# Exploratory Data Analysis

We are going to be looking for patterns in players who only played in the month of June. This is with the purpose to distinguish players between short and long positions, and the reasons why they hold this positions. 

In [55]:
# import all necesary libraries for the project
import pandas as pd
import os
import numpy as np
import matplotlib.pyplot as plt
import seaborn as sns
import datetime as dt
import warnings
warnings.filterwarnings('ignore')


In [56]:
# Define working directory
path = "/Users/mau/Library/CloudStorage/Dropbox/Mac/Documents/Dissertation/Chapter 2/Entire_Data/By month"
os.chdir(path)

# Filter Columns
filter = ['playerkey', 'playercashableamt', 'wageredamt', 'maxbet', 'grosswin',
       'currencyinamt', 'assetnumber', 'theoreticalpaybackpercent', 
       'age', 'rank', 'gender', 'date', 'start_time', 'end_time', 'duration',
       'slotdenomination']
# Import data
dtf = pd.read_parquet('month_6_year_2015.parquet', columns=filter)

# Check data
dtf.columns

Index(['playerkey', 'playercashableamt', 'wageredamt', 'maxbet', 'grosswin',
       'currencyinamt', 'assetnumber', 'theoreticalpaybackpercent', 'age',
       'rank', 'gender', 'date', 'start_time', 'end_time', 'duration',
       'slotdenomination'],
      dtype='object')

In [51]:
# Sort data by start_time and playerkey
dtf = dtf.sort_values(by=['playerkey', 'date', 'start_time'])
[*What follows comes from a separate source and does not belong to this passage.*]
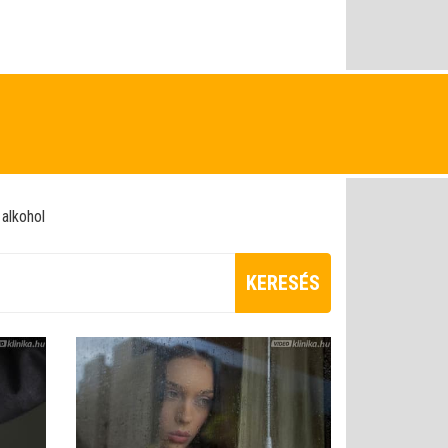
alkohol
KERESÉS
## Calculate Foundamental Variables

The following variables were calculated using existing data:
* _player_loss_: how much money each player has lost in each gamble.
* _player_wins_: equals the amount of money they bet plus how much they won.
* _percent_return_: the return in player's bets for each gamble played. 
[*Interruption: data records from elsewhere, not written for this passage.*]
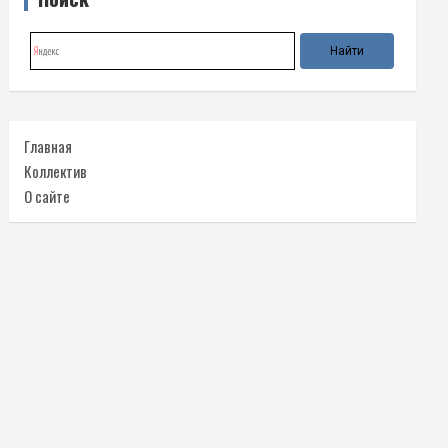
Главная
Коллектив
О сайте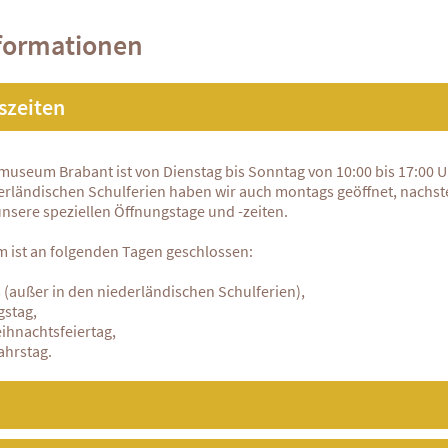
formationen
szeiten
useum Brabant ist von Dienstag bis Sonntag von 10:00 bis 17:00 U
erländischen Schulferien haben wir auch montags geöffnet, nachs
unsere speziellen Öffnungstage und -zeiten.
 ist an folgenden Tagen geschlossen:
(außer in den niederländischen Schulferien),
gstag,
ihnachtsfeiertag,
ahrstag.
$$\text{percent return} = (\frac{df[wins] - df[wageredamt]}{df[wageredamt]})*100$$

* _playercashableamt_pct_change_: calculates the rate of change of player's outstanding gambling amount. 

$$\text{playercashableamt \% change} = (\frac{df[playercashableamt_{t+1}] - df[playercashableamt_{t}]}{df[playercashableamt_{t}]})*100$$

In [90]:
# Crate a new colum that is the inverse of casino_grosswin, named "player_loss"
dtf["player_loss"] = dtf["grosswin"] * -1

# how much each player wins
dtf['player_wins'] = dtf['wageredamt'] + dtf['player_loss']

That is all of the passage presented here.